For most of us, our cars or trucks are an everyday part of our lives. We use them to get to work, school and other activities. Some of us can’t even check the mailbox or pick up the newspaper without getting into our car for the trip to the end of our driveway.
Those vehicles can be a help or a hindrance in a time of crisis. If the vehicle is running, it can help you get away or get home. That’s not to say it can’t be helpful if it’s not running though. If nothing else, it can serve as a short-term shelter, if nothing else is available. People have lived out of their cars before.
But besides the vehicle itself, what you have inside it makes a huge difference in how well you can survive, regardless of the scenario. Loading up the trunk with useful things may seem like it deprives you of needed space; but I’ve never had a problem fitting the groceries in there, alongside the things that I keep in that trunk.
For the Vehicle
The first category of things I keep in the trunk are for the vehicle itself. Your vehicle isn’t going to do as much to help you survive, if it isn’t surviving itself. It’s better to be able to drive out of the situation, than to have to shelter inside your vehicle.
- Air compressor and Fix-a-Flat – A flat tire will stop any vehicle; but you’ve got to catch it before it goes totally flat. Once the sidewall of a radial tire is damaged, it can’t be inflated again. Fix-a-Flat will take care of nail holes, but not a damaged sidewall.
- Jumper cables – We’ve all experienced an unexpected dead battery. This is much more likely to happen in the winter. Get some good ones, as they will make the job easier.
- Tow strap – Bad weather can mean cars going off the road. A nylon tow strap makes it fairly easy to recover those vehicle or for someone else to recover yours.

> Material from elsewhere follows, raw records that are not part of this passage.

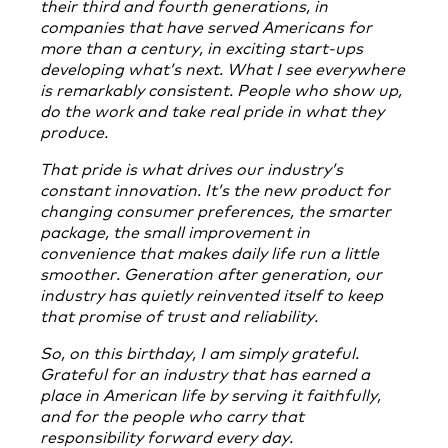
their third and fourth generations, in
companies that have served Americans for
more than a century, in exciting start-ups
developing what’s next. What I see everywhere
is remarkably consistent. People who show up,
do the work and take real pride in what they
produce.
That pride is what drives our industry’s
constant innovation. It’s the new product for
changing consumer preferences, the smarter
package, the small improvement in
convenience that makes daily life run a little
smoother. Generation after generation, our
industry has quietly reinvented itself to keep
that promise of trust and reliability.
So, on this birthday, I am simply grateful.
Grateful for an industry that has earned a
place in American life by serving it faithfully,
and for the people who carry that
responsibility forward every day.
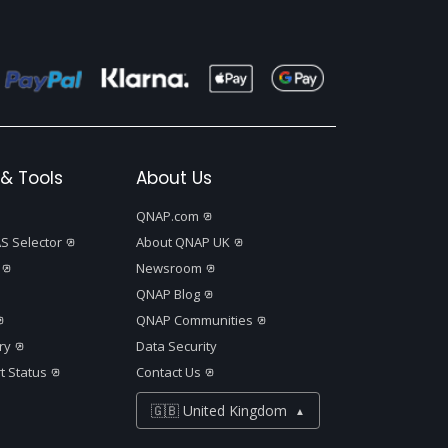
& Tools
About Us
QNAP.com
S Selector
About QNAP UK
Newsroom
QNAP Blog
QNAP Communities
ry
Data Security
t Status
Contact Us
🇬🇧 United Kingdom
▲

- Basic tools – Even if you don’t know how to do mechanic work, carry some tools along. Someone else, who has that knowledge might come along, but not have any tools with them.
- Vehicle fluids – Necessary for basic maintenance
- Hoses and belts – Other than tires, these are the most likely components to go bad.
For My Survival
Now that we’ve got the vehicle taken care of, make sure you can take care of yourself. If you’re stuck somewhere, what are you going to need, in order to take care of your survival priorities?
- Your get home bag – This should serve as a basic survival kit, with fire starters, a water purifier and other necessities.
- Rescue blankets and duct tape – If you’re sheltering in your car in a blizzard, tape rescue blankets to the walls and ceiling of the vehicle cab to help hold heat in.
- Large candles and matches – To provide a little heat.
- Plastic bags – Not ideal, but will serve as an emergency potty, saving you from having to go outside.
- Cord or rope – If you do have to go outside, tether yourself to the steering wheel. That way, you can find your way back, even if you’re snow blind.
- High calorie energy bars – Your body is going to go through a lot of calories, trying to stay warm.
- Water – Keeping hydrated helps your body to regulate its core temperature.
- Phone charger – Your best chance of rescue is being able to call for help; but if your phone is dead, that’s hard to do.
- Paper maps – These are getting hard to come by, but if you have to walk to town, it’ll be a big help.